START Extracted information

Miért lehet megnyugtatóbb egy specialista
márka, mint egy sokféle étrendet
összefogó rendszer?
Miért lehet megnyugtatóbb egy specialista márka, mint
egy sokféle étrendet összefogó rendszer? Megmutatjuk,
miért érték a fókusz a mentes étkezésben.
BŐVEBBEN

END Extracted information
START Extracted information

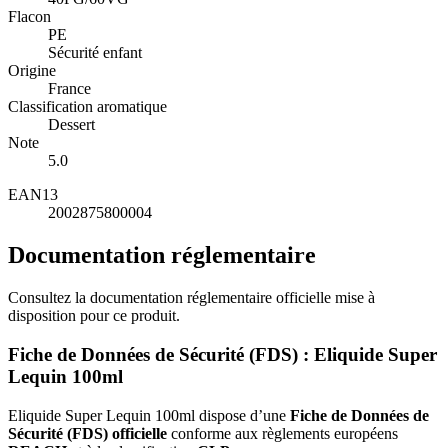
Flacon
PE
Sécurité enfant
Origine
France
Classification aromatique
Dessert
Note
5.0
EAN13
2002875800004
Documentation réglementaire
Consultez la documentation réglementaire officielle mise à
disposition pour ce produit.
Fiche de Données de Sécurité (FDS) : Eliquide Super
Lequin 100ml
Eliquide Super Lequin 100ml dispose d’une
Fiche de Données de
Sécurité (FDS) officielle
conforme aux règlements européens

END Extracted information

Task item => Search the entries above for the word "Eliquide" and copy each line where it appears.

Response area =>
Fiche de Données de Sécurité (FDS) : Eliquide Super
Eliquide Super Lequin 100ml dispose d’une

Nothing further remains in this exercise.